Pencil kick stand that is slightly bent to conform to the chain stay when in up position.
Also notice the direction the serial number is stamped. Starts from the drive side.
I bought it as a frame with fork and Crank only, then built it up from there.
The BB is definitely period, and if original is a Phillips (stamped so) but no telling on that of-course.

Fully built up with fenders and all, it weighs 32 pounds. In my experience, the early Chro-Mo and Hi-Mang framed bikes are still on the heavy side since most of the parts on them are still steel parts. The similarly equipped bikes made of standard mild steel are 5-8 pounds heavier.


----------



## Oilit (May 28, 2022)

GTs58 said:


> All the Continentals were Chro-mo so doing the CM stamp for the frame material would probably be a waste of time. I can't say what is all different if anything on the frames between the two, but all the Continentals did not have the CM stamping.
> 
> Clubman.
> View attachment 1634768
> ...



But is seamless drawn steel tubing chrome moly? Was this a change in terminology or a change in materials? Chrome molybdenum is a particular alloy of steel, but seamless drawn tubing just means it's drawn instead of rolled and welded.


----------



## GTs58 (May 28, 2022)

Oilit said:


> But is seamless drawn steel tubing chrome moly? Was this a change in terminology or a change in materials? Chrome molybdenum is a particular alloy of steel, but seamless drawn tubing just means its drawn instead of rolled and welded.

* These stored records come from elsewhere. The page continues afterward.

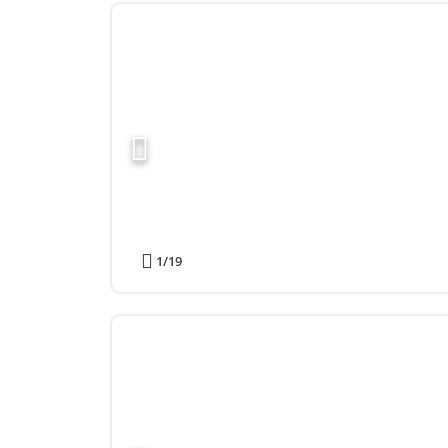
1
/19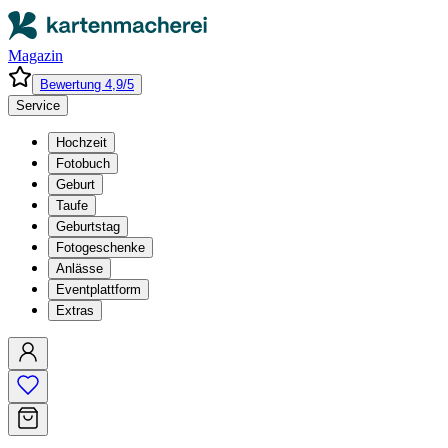
Magazin
Bewertung 4,9/5
Service
Hochzeit
Fotobuch
Geburt
Taufe
Geburtstag
Fotogeschenke
Anlässe
Eventplattform
Extras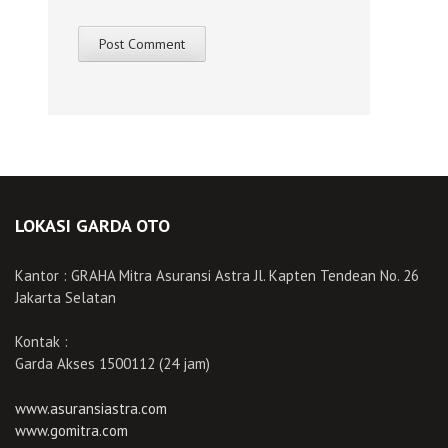
LOKASI GARDA OTO
Kantor : GRAHA Mitra Asuransi Astra Jl. Kapten Tendean No. 26
Jakarta Selatan
Kontak :
Garda Akses 1500112 (24 jam)
www.asuransiastra.com
www.gomitra.com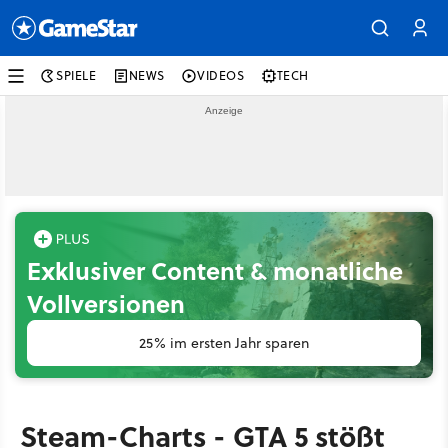
SPIELE
NEWS
VIDEOS
TECH
Exklusiver Content & monatliche
Vollversionen
25% im ersten Jahr sparen
Steam-Charts - GTA 5 stößt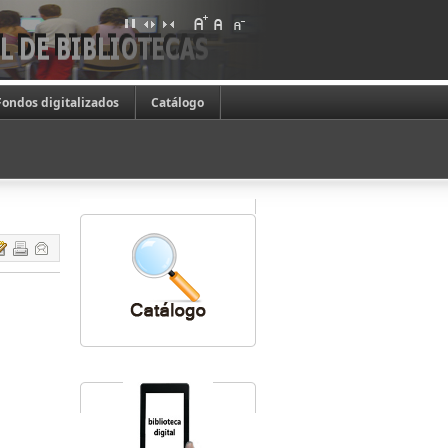
Fondos digitalizados
Catálogo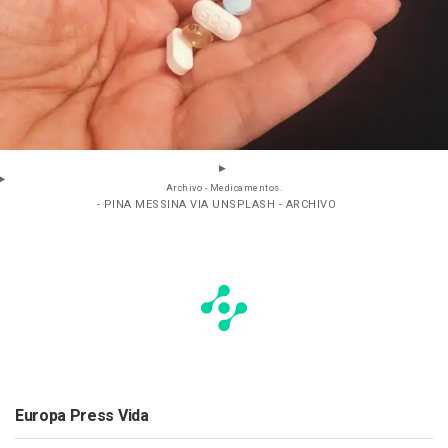
Archivo - Medicamentos.
- PINA MESSINA VIA UNSPLASH - ARCHIVO
Europa Press Vida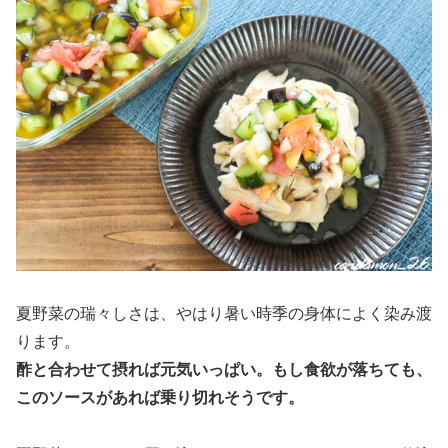
夏野菜の瑞々しさは、やはり暑い時季の身体によく染み渡
ります。
酢と合わせて摂れば元気いっぱい。もし食欲が落ちても、
このソースがあれば乗り切れそうです。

I would think so. I don't remember seeing a decal on a Schwinn stating Chrome-moly until much later.


----------



## SirMike1983 (May 28, 2022)

Yes, I believe they also used that frame decal on pre-war New Worlds that were seamless tubing fillet brazed togther, but not CrMo.
Decal on a pre-war New World:





 There's a later frame decal that states CrMo, and which looks similar but isn't the same thing. The Continental frames I've owned over the years did not have "CM" on any of them. They all were partial bikes or upright tourist type models. They were CrMo without the "CM" stamp. I've never owned the Clubman variant.


----------



## Oilit (May 28, 2022)

GTs58 said:


> I would think so. I don't remember seeing a decal on a Schwinn stating Chrome-moly until much later.
> 
> View attachment 1635156



I'm like you, I thought all the early Continentals had chrome moly frames, but now I'm wondering. The 1952 catalog was the first to actually say "chrome molybdenum" that I could find. All I really know about drawn tubing is from this 1959 video on Youtube:


----------



## Schwinny (May 28, 2022)

Seamless tubing can be of any alloy used. It is drawn through a machine at high temperature, as opposed to being rolled over a form and contact welded together at high temp. Seamless tubing was just the new way of doing things and they had decals to tout that their bikes were being made this "new" way. Schwinn was not a pioneer in seamless tubing. There is a video I've seen in the VCC library that shows it being done. Ingots in one side and tubing out the other.
Kind of like the progression of tech in cars during the 80's when "fuel injection" "EFI" and those kinds of badges were on the backs of cars. Once it Became the norm, the badges went away.
Considering that the World and other lightweight models were being made with electric welded construction and the Continentals weren't, Id say its an easy step to say that brazing unlugged frames out of mild steel makes little sense. it would make them much heavier than a electro-welded frame. The brazing material is brass/bronze which is heavier stuff to begin with. There would be no advantage to this.

Now, how much of the frame was Chro-Mo is another story. The Super Sports in the 60's thru early 70s are "said" to have only the main tubing Chro-Mo and the stays mild steel. They are 30 pound bikes with much lighter components on them than these old Continentals, so I tend to believe that. 
Anybody got a mass-spectrometer?


----------



## Oilit (May 30, 2022)

Schwinny said:


> Seamless tubing can be of any alloy used. It is drawn through a machine at high temperature, as opposed to being rolled over a form and contact welded together at high temp. Seamless tubing was just the new way of doing things and they had decals to tout that their bikes were being made this "new" way. Schwinn was not a pioneer in seamless tubing. There is a video I've seen in the VCC library that shows it being done. Ingots in one side and tubing out the other.
> Kind of like the progression of tech in cars during the 80's when "fuel injection" "EFI" and those kinds of badges were on the backs of cars. Once it Became the norm, the badges went away.
> Considering that the World and other lightweight models were being made with electric welded construction and the Continentals weren't, Id say its an easy step to say that brazing unlugged frames out of mild steel makes little sense. it would make them much heavier than a electro-welded frame. The brazing material is brass/bronze which is heavier stuff to begin with. There would be no advantage to this.
> 
> ...



I came to the same conclusion, although from a different angle. In the video it shows both processes, and it looks like drawn tubing is a more involved and labor-intensive process. I doubt anybody's going to the trouble just to draw mild steel, you can roll and weld it faster and cheaper. But it doesn't say what alloy they were using for the drawn tubes.


----------